Dataset records:
-- Opening Marker --

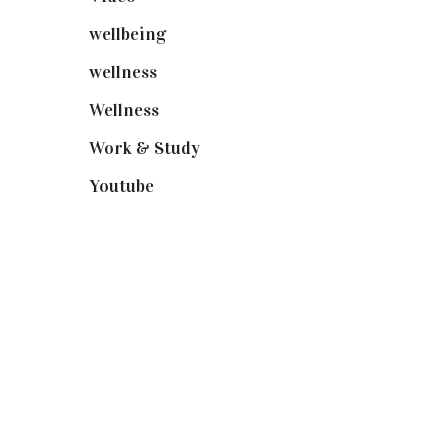
wellbeing
(5)
wellness
(6)
Wellness
(7)
Work & Study
(52)
Youtube
(58)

-- Closing Marker --

__What you will do__
Output every record above exactly, leaving out the pictures.

__Answer to this problem__
wellbeing
(5)
wellness
(6)
Wellness
(7)
Work & Study
(52)
Youtube
(58)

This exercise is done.